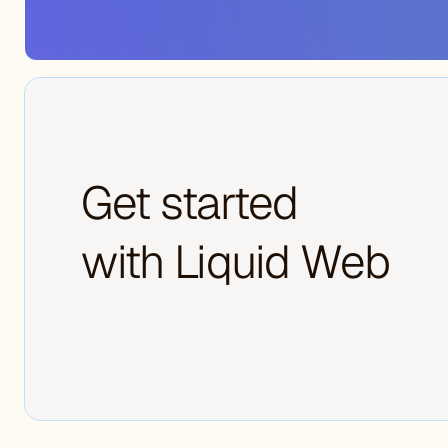
Get started
with Liquid Web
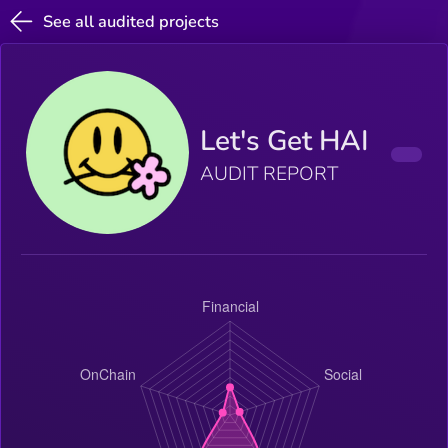
See all audited projects
Let's Get HAI
AUDIT REPORT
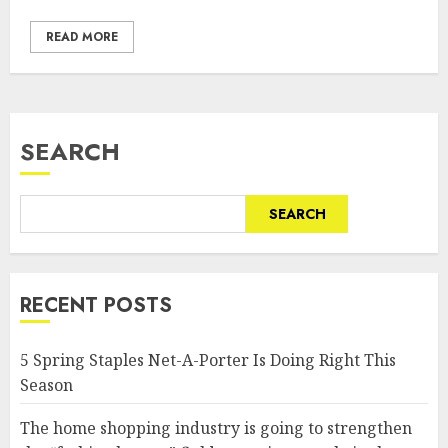
READ MORE
SEARCH
SEARCH
RECENT POSTS
5 Spring Staples Net-A-Porter Is Doing Right This
Season
The home shopping industry is going to strengthen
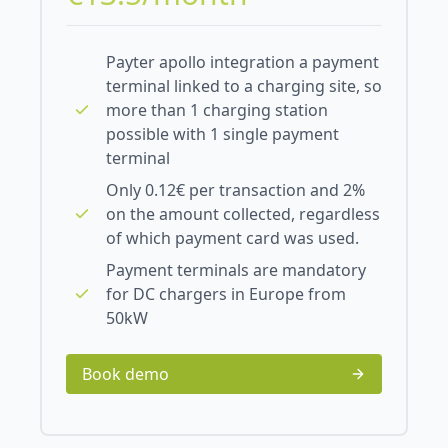
Payter apollo integration a payment
terminal linked to a charging site, so
more than 1 charging station
possible with 1 single payment
terminal
Only 0.12€ per transaction and 2%
on the amount collected, regardless
of which payment card was used.
Payment terminals are mandatory
for DC chargers in Europe from
50kW
Book demo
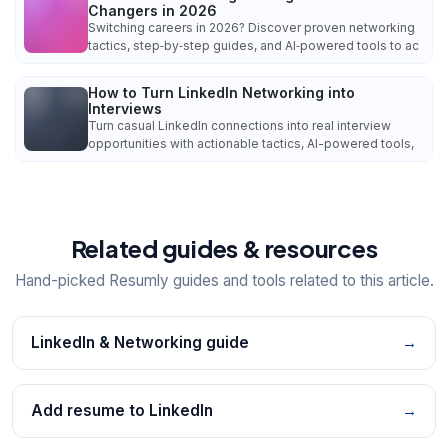
Changers in 2026
Switching careers in 2026? Discover proven networking
tactics, step‑by‑step guides, and AI‑powered tools to ac
How to Turn LinkedIn Networking into
Interviews
Turn casual LinkedIn connections into real interview
opportunities with actionable tactics, AI-powered tools,
Related guides & resources
Hand-picked Resumly guides and tools related to this article.
LinkedIn & Networking guide
→
Add resume to LinkedIn
→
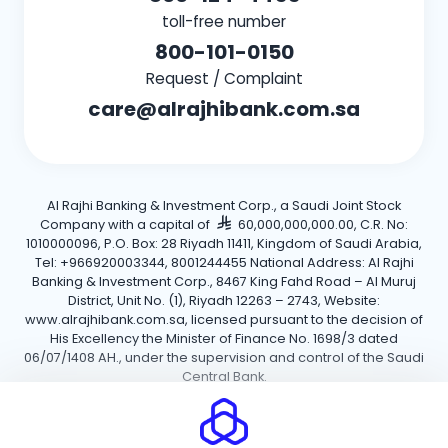
toll-free number
800-101-0150
Request / Complaint
care@alrajhibank.com.sa
Al Rajhi Banking & Investment Corp., a Saudi Joint Stock
Company with a capital of
60,000,000,000.00, C.R. No:
1010000096, P.O. Box: 28 Riyadh 11411, Kingdom of Saudi Arabia,
Tel: +966920003344, 8001244455 National Address: Al Rajhi
Banking & Investment Corp., 8467 King Fahd Road – Al Muruj
District, Unit No. (1), Riyadh 12263 – 2743, Website:
www.alrajhibank.com.sa, licensed pursuant to the decision of
His Excellency the Minister of Finance No. 1698/3 dated
06/07/1408 AH., under the supervision and control of the Saudi
Central Bank.
Cookie Policy
Privacy Policy
Terms and Conditions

* _What to do_
The answer should contain all the material above, copied exactly, and no images.

* _Task solution_
Get started
with Liquid Web
See all audited projects
Let's Get HAI
AUDIT REPORT
READ MORE
SEARCH
SEARCH
RECENT POSTS
5 Spring Staples Net-A-Porter Is Doing Right This
Season
The home shopping industry is going to strengthen
Payter apollo integration a payment
terminal linked to a charging site, so
more than 1 charging station
possible with 1 single payment
terminal
Only 0.12€ per transaction and 2%
on the amount collected, regardless
of which payment card was used.
Payment terminals are mandatory
for DC chargers in Europe from
50kW
Book demo
Changers in 2026
Switching careers in 2026? Discover proven networking
tactics, step‑by‑step guides, and AI‑powered tools to ac
How to Turn LinkedIn Networking into
Interviews
Turn casual LinkedIn connections into real interview
opportunities with actionable tactics, AI-powered tools,
Related guides & resources
Hand-picked Resumly guides and tools related to this article.
LinkedIn & Networking guide
→
Add resume to LinkedIn
→
toll-free number
800-101-0150
Request / Complaint
care@alrajhibank.com.sa
Al Rajhi Banking & Investment Corp., a Saudi Joint Stock
Company with a capital of
60,000,000,000.00, C.R. No:
1010000096, P.O. Box: 28 Riyadh 11411, Kingdom of Saudi Arabia,
Tel: +966920003344, 8001244455 National Address: Al Rajhi
Banking & Investment Corp., 8467 King Fahd Road – Al Muruj
District, Unit No. (1), Riyadh 12263 – 2743, Website:
www.alrajhibank.com.sa, licensed pursuant to the decision of
His Excellency the Minister of Finance No. 1698/3 dated
06/07/1408 AH., under the supervision and control of the Saudi
Central Bank.
Cookie Policy
Privacy Policy
Terms and Conditions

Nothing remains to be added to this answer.